Quando l'arte è troppo astratta...




Quando l’arte è troppo astratta può generare incomprensioni in chi la guarda e ne parla con gli amici. 
Incomprensioni che, col tempo, possono diventare risentimenti. 
Se, poi, tali risentimenti vengono covati per anni, alla prima occasione possono scatenare veri e propri furiosi litigi. 
Questo è quanto accade in Art di Yasmina Reza, celebrata autrice del Dio della carneficina.
Nel testo dell’autrice francese tre amici di lunga data arrivano ai ferri corti quando uno di loro acquista per 200000 euro un quadro tutto bianco. 
Tra invidie, gelosie, sarcasmi, ironie e non detti, i risentimenti che hanno covato per anni sotto le ceneri prendono fuoco e divampano. 
I tre si fronteggiano in una lotta che, di volta in volta, li vede tutti contro tutti o due contro uno o, anche, due che lottano con il terzo che tenta di far da paciere. 
Il campo in cui si combatte tra la ricerca costante di alleanze, ben presto, travalica quello mondano dell’arte e della cultura classica, per invadere quello delle scelte personali e della vita privata. 
La lotta, quando gli amici arrivano a dirsi che la loro amicizia è giunta al termine, diventa senza esclusioni di colpi e, dalle parole, si passa ai fatti.

Un testo, quello della Reza, scritto assai bene e, seppure lo spunto iniziale (l’acquisto del quadro completamente bianco) possa sembrare paradossale, in esso le dinamiche dell’amicizia maschile sono descritte assai bene: cameratismo, competizione, difficoltà nell’esprimere i sentimenti, fratellanza...

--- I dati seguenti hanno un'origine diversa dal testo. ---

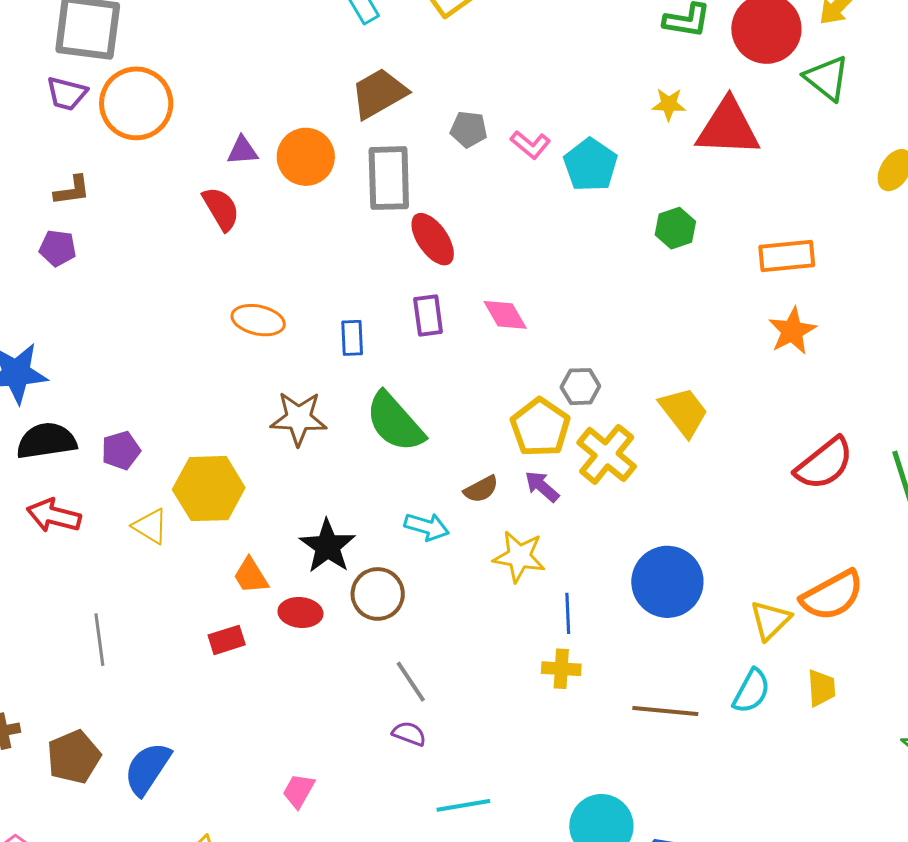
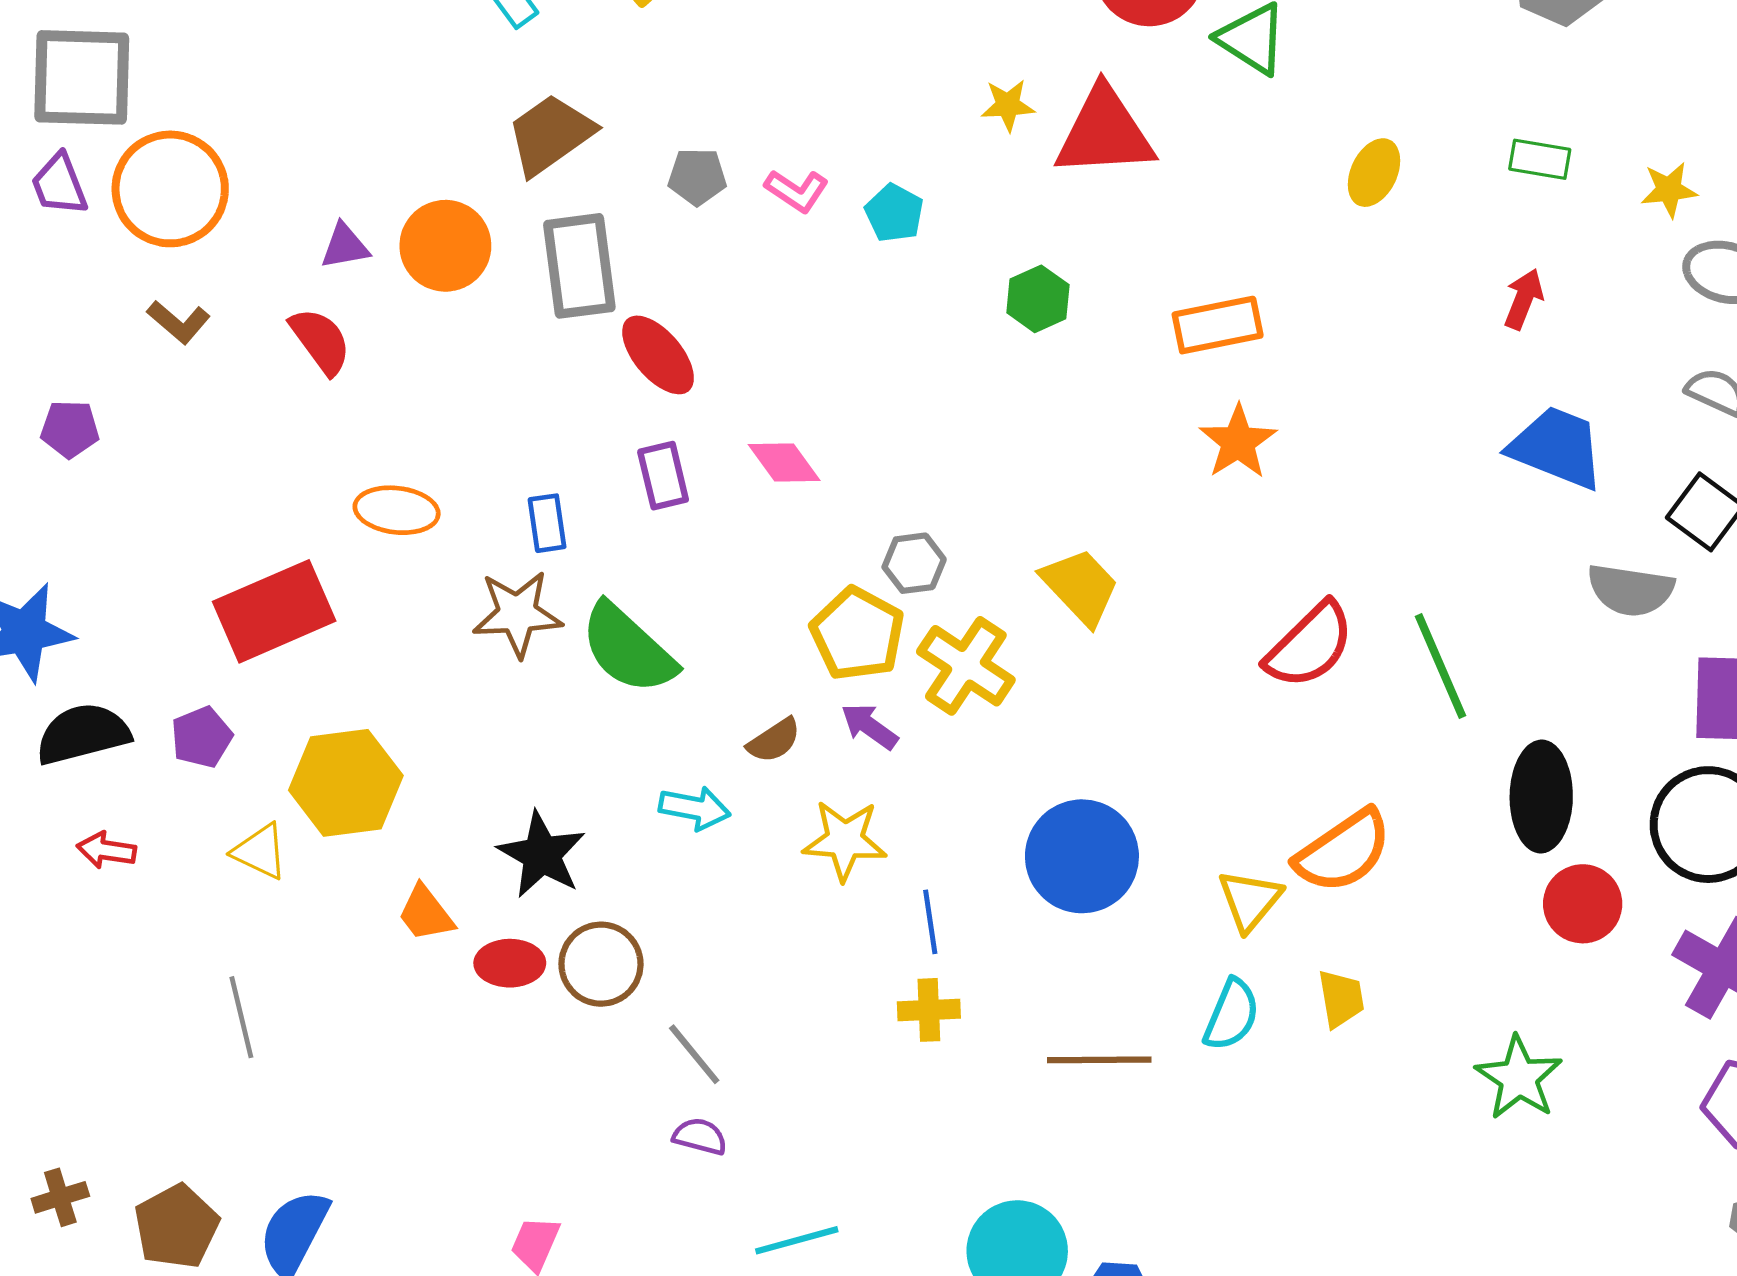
purple trapezoid: (67, 94) -> (59, 185), turned 60
cyan pentagon: (590, 165) -> (894, 213), size x0.7
brown L-shape: (72, 190) -> (179, 322), moved, turned 54
brown star: (299, 418) -> (517, 614), moved
red arrow: (54, 516) -> (106, 850), size x0.7
brown circle: (378, 594) -> (601, 964), moved
gray line: (99, 640) -> (241, 1017), moved
red rectangle: (227, 640) -> (274, 611), moved, size x2.0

Lo spettacolo portato in scena da Giampiero Solari è tutto affidato ai tre attori in scena: i bravi e trascinanti Alessandro Haber, Alessio Boni e Gigio Alberti
Haber dà vita a un uomo accomodante cui tutti possono dire tutto e che, quando tenta di fare da paciere, diventa capro espiatorio. 
La sua recitazione è caratterizzata da una gestualità che palesa una costante inquietudine e non accettazione di sé da parte del suo personaggio. 
Boni veste i panni dell’irascibile acquirente del quadro che, al culmine dell’adorazione per l’artista, arriva ad affermare che il quadro non è bianco. 
La sua è una gestualità da uomo di mondo che non siede sulla poltrona, ma vi cade adagiandosi e parla di Seneca come se fosse l’ultimo autore pubblicato in libreria.
Alberti impersona i panni del nevrotico amico che si sente tradito dalle scelte e dai gusti dei suoi amici.
La sua è una gestualità trattenuta, tipica delle persone che sanno che possono esplodere da un momento all’altro e, per questo, si controllano costantemente.
L’affiatamento tra i tre interpreti è palpabile e dà vita a uno spettacolo dai tempi comici perfetti e dai ritmi serrati.
Lunghi e meritati applausi al calar della tela.